WHAT YOU HAVE TO DO
Without changing a character, return the entries, but not the images they hold.

DATA FOR PROCESSING
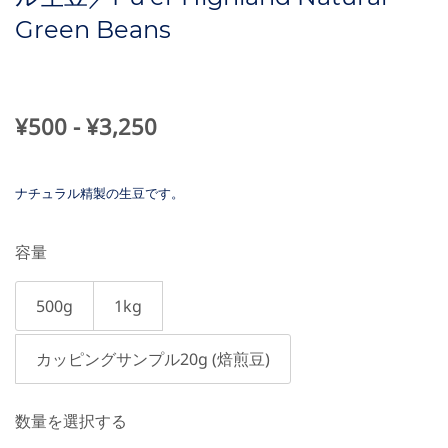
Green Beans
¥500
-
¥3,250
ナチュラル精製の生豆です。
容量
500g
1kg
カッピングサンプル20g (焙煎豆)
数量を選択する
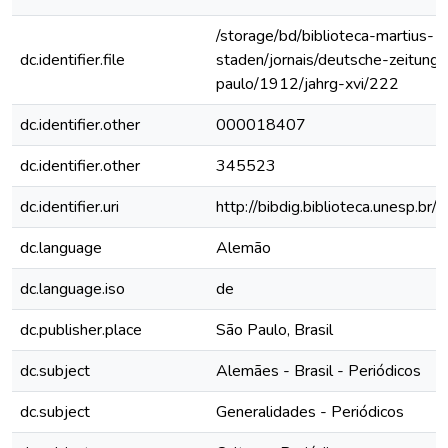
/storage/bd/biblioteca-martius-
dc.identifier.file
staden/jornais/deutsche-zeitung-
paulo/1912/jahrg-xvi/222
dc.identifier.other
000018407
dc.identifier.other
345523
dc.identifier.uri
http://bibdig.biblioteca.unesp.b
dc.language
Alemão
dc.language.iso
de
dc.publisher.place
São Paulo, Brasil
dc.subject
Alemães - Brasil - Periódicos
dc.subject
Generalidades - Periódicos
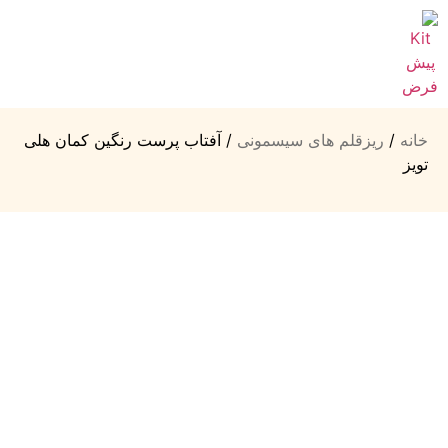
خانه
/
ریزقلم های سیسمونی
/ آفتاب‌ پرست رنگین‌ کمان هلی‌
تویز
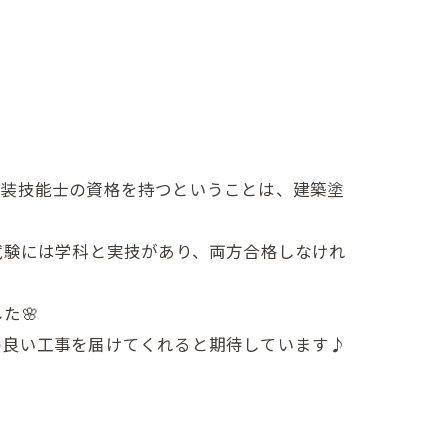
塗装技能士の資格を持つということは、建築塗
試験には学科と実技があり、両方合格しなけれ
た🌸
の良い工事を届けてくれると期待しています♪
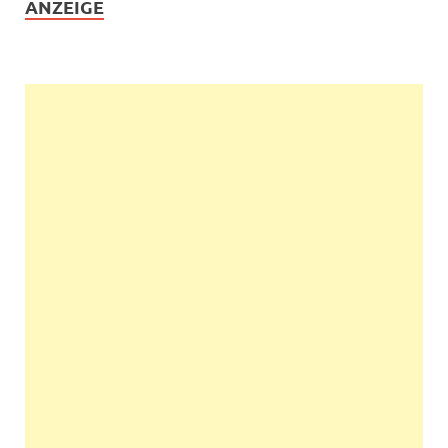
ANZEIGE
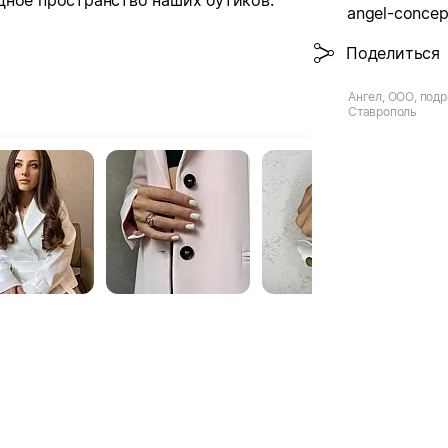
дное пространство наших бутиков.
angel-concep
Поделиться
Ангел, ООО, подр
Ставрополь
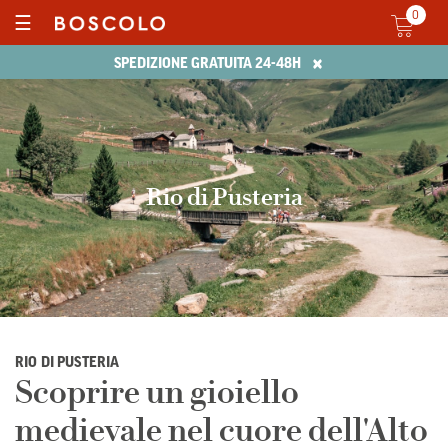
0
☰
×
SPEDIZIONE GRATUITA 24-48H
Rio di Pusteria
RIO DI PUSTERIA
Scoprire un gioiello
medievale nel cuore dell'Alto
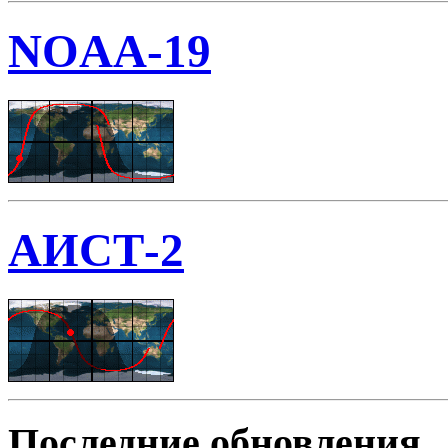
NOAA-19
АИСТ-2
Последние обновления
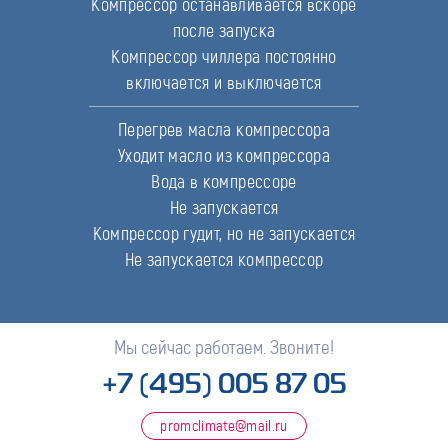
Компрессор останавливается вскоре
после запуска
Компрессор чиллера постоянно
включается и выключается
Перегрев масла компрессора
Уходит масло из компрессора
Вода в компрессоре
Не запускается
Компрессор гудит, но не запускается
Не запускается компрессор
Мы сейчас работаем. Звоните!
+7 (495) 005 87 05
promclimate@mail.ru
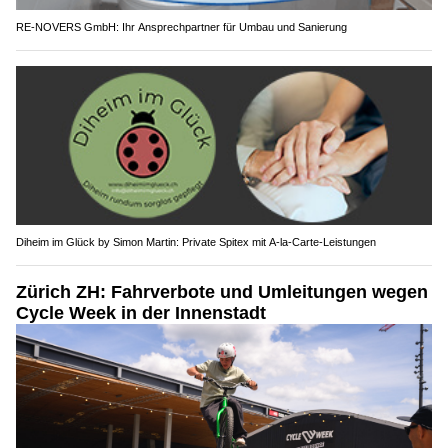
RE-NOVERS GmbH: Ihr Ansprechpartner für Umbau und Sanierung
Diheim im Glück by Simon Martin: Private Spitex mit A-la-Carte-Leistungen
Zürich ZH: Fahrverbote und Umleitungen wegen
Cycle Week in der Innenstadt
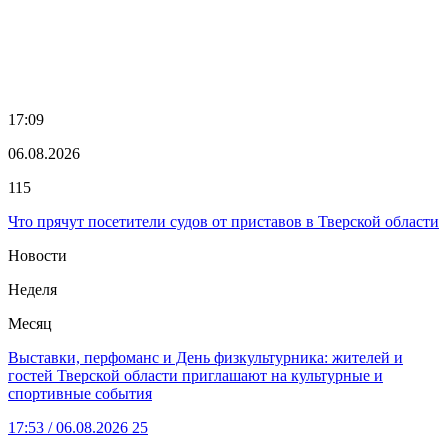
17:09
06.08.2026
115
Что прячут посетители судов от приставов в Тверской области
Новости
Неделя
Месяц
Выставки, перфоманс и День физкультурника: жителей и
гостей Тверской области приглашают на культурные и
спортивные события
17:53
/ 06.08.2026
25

ANSWER TO THIS EXERCISE
Green Beans
¥500
-
¥3,250
ナチュラル精製の生豆です。
容量
500g
1kg
カッピングサンプル20g (焙煎豆)
数量を選択する
/storage/bd/biblioteca-martius-
dc.identifier.file
staden/jornais/deutsche-zeitung-
paulo/1912/jahrg-xvi/222
dc.identifier.other
000018407
dc.identifier.other
345523
dc.identifier.uri
http://bibdig.biblioteca.unesp.b
dc.language
Alemão
dc.language.iso
de
dc.publisher.place
São Paulo, Brasil
dc.subject
Alemães - Brasil - Periódicos
dc.subject
Generalidades - Periódicos
خانه
/
ریزقلم های سیسمونی
/ آفتاب‌ پرست رنگین‌ کمان هلی‌
تویز
塗装技能士の資格を持つということは、建築塗
試験には学科と実技があり、両方合格しなけれ
た🌸
の良い工事を届けてくれると期待しています♪
ANZEIGE
дное пространство наших бутиков.
angel-concep
Поделиться
Ангел, ООО, подр
Ставрополь
0
☰
×
SPEDIZIONE GRATUITA 24-48H
Rio di Pusteria
RIO DI PUSTERIA
Scoprire un gioiello
medievale nel cuore dell'Alto
NOAA-19
АИСТ-2
Последние обновления
Компрессор останавливается вскоре
после запуска
Компрессор чиллера постоянно
включается и выключается
Перегрев масла компрессора
Уходит масло из компрессора
Вода в компрессоре
Не запускается
Компрессор гудит, но не запускается
Не запускается компрессор
Мы сейчас работаем. Звоните!
+7 (495) 005 87 05
promclimate@mail.ru
RE-NOVERS GmbH: Ihr Ansprechpartner für Umbau und Sanierung
Diheim im Glück by Simon Martin: Private Spitex mit A-la-Carte-Leistungen
Zürich ZH: Fahrverbote und Umleitungen wegen
Cycle Week in der Innenstadt
17:09
06.08.2026
115
Что прячут посетители судов от приставов в Тверской области
Новости
Неделя
Месяц
Выставки, перфоманс и День физкультурника: жителей и
гостей Тверской области приглашают на культурные и
спортивные события
17:53
/ 06.08.2026
25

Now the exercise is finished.